Much of bird watching involves creature identification, along with tracking seasonal migration.
However, this posting is about neither of these; rather, it treats obscure behaviours of a duck, the Hooded Merganser. The issue is that of the duck optimizing travel so as to minimize the energy required. As do many waterfowl, this duck both swims and flies. So, an example will be chosen from each mode of travel by using two pictures taken about an hour apart.
Swimming
Creatures that travel over the surface of water (ducks, otters, kayaks, supertankers) and are supported by buoyancy (so, are not planing) leave waves in their wake. It takes energy to create a wake and this is energy the creature must supply. Creating a wake requires work and so is a drag on travel.
The wake has a couple of components: divergent waves and transverse waves. The divergent waves spread laterally; the transverse waves lie at right angles to the direction of travel and are left behind. The transverse waves are the subject of this discussion.
Transverse waves are generated at two locations: the bow (front) and the stern (back) of the duck. As they superimpose in the wake, these two waves can either interfere constructively to produce large waves (producing a maximal drag), or interfere destructively to cancel one another (producing a minimal drag). Which happens depends upon the speed of the duck and so is under the duck’s control. Of course, the Hooded Merganser does not calculate this, but rather senses the effort it takes to move and so travels at a speed that minimizes its wave drag.
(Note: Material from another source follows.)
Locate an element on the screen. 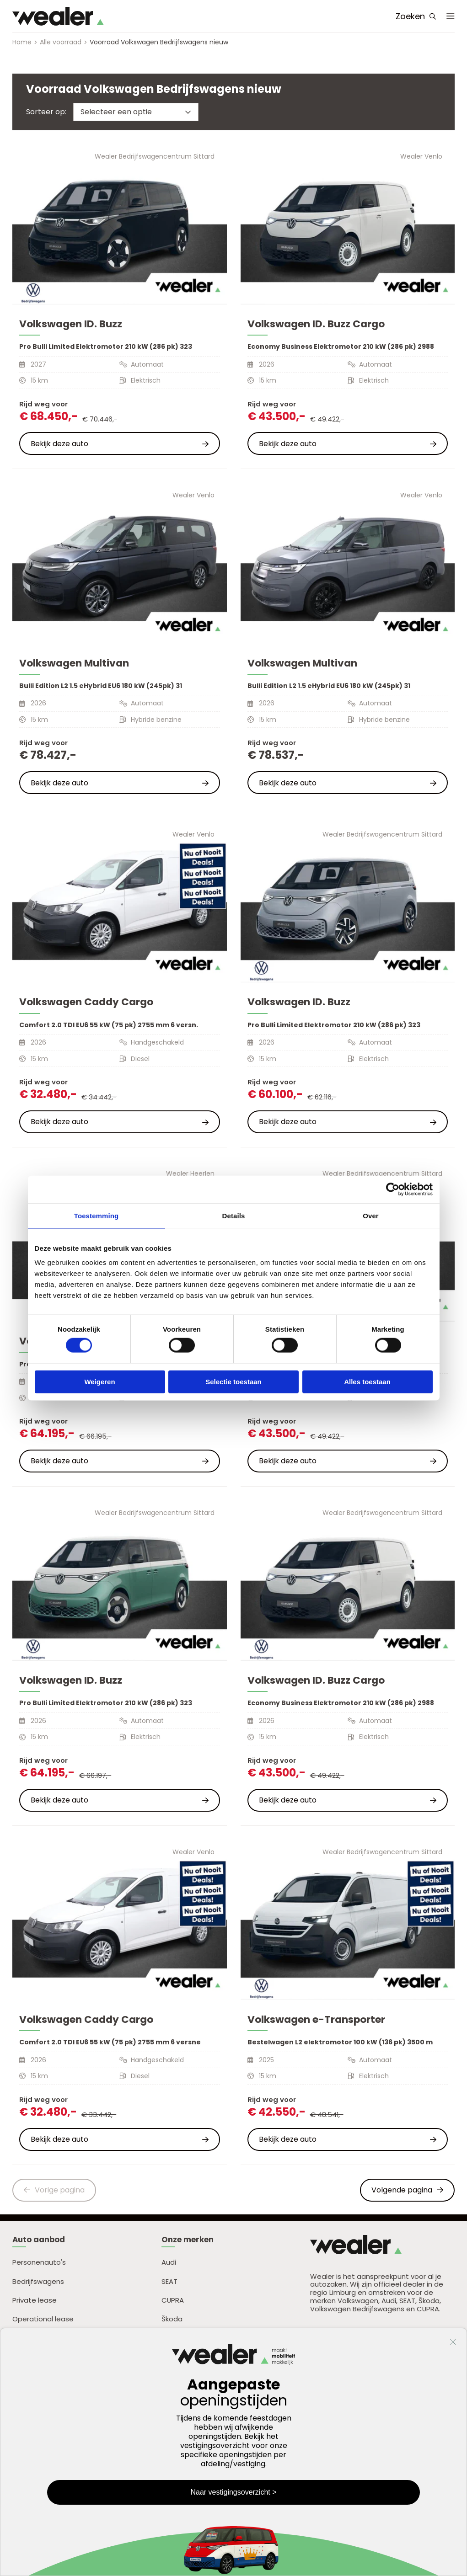 The width and height of the screenshot is (467, 2576). Details [tab] is located at coordinates (233, 1215).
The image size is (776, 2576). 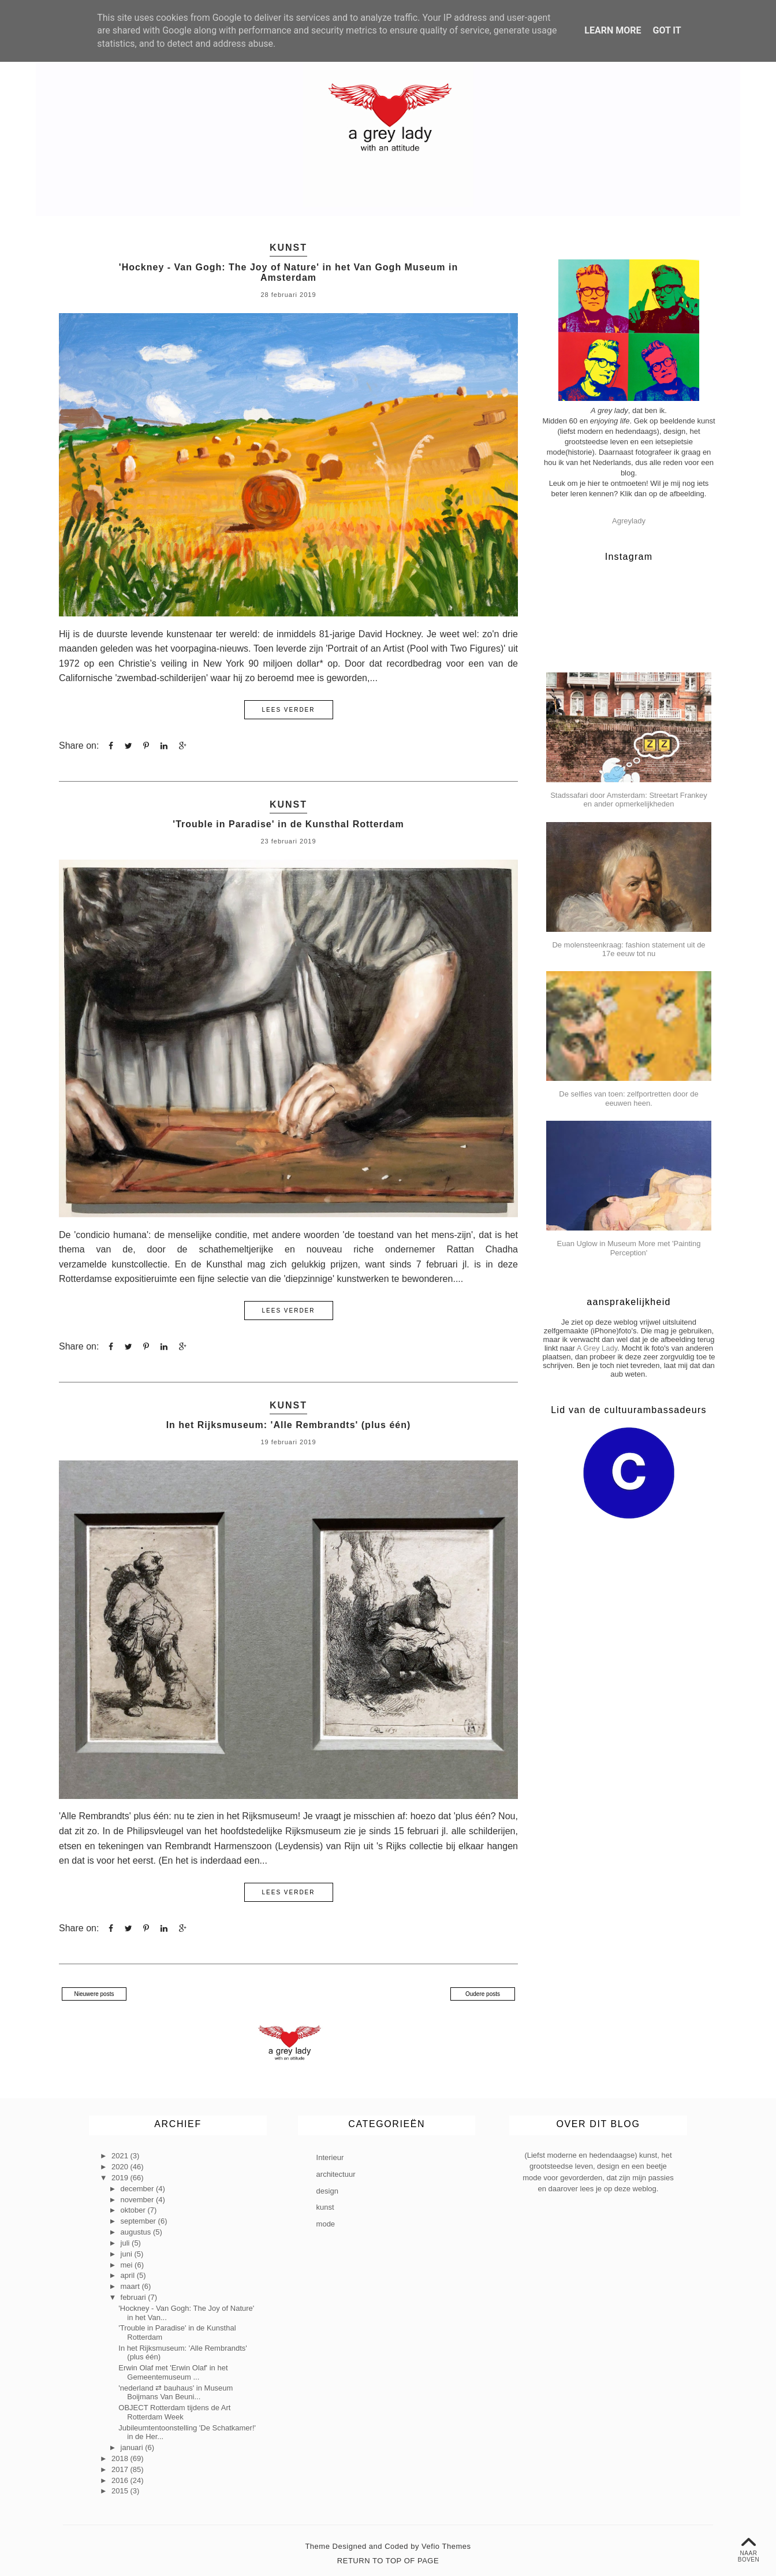 What do you see at coordinates (174, 2412) in the screenshot?
I see `OBJECT Rotterdam tijdens de Art Rotterdam Week` at bounding box center [174, 2412].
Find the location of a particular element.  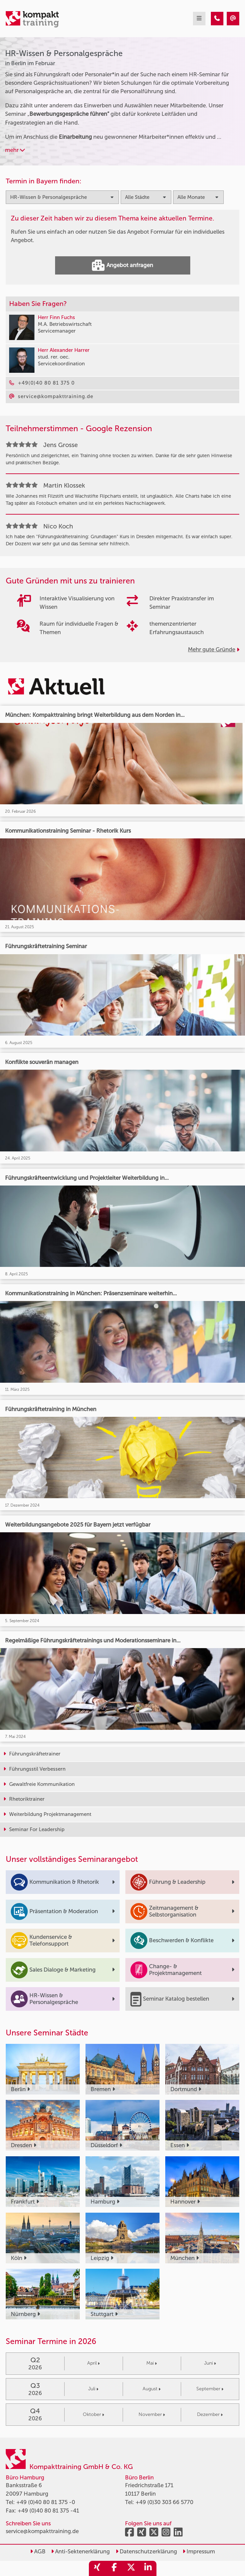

While divergent waves remain, the hoodie’s transverse waves have been substantially canceled.

Flying
Flight involves two major forms of drag: parasitic and induced.
Parasitic drag results from energy lost to turbulent eddies shed by objects moving rapidly through the air, such as a runner, automobile, train, bird, or aircraft. Parasitic drag increases as the square of the speed.
Induced drag is equal to the force required to provide lift and results from the change in direction of air flow around a wing which supports the weight of the flying object. Induced drag changes inversely with the square of the speed.
So, one type of drag increases with flight speed, the other decreases with flight speed. At some speed, the sum of the two drags has a minimum value: an optimal flight speed. Birds, including Hooded Mergansers, tend to fly at (or near) this optimal speed because it minimizes the energy required for flying.
However, the Hooded Merganser has an additional consideration: its hood (crest). Parasitic drag is proportional to the forward-facing cross-sectional area of the bird, and that area would include the hood if the bird were to keep it erected, so the bird collapses its hood when flying.
The hoodie collapses its hood (see previous picture) to minimize parasitic drag when flying.

While both of these behaviours — minimizing wave drag when swimming, minimizing parasitic drag when flying — easily pass unnoticed; each is crucial to the duck.
Female-duck mystery
It is a mystery to me why female ducks sit atop pilings in the early morning at the beginning of the breeding season. They don’t do this at other times. I have been watching female mallards do this for a number of weeks this year. But, the behaviour is not confined to mallards. Other years I have seen mergansers and goldeneyes also perch atop pilings, all of them females.
These females do not seem to be seeking a mate. Most have already paired off. Indeed, the mate is often on the water below, and after a while on the piling, she flies down and joins him.
Has this behaviour evolved? There have only been pilings on this lake for less than a century and a half. If, as is likely, the behaviour is ancient, what previous structure has been supplanted by the convenience of wooden pilings? (Ducks cannot perch on the conically topped metal pilings.)
Who knows the purpose of this behaviour?
Now is the brief season of female mallards perching atop pilings.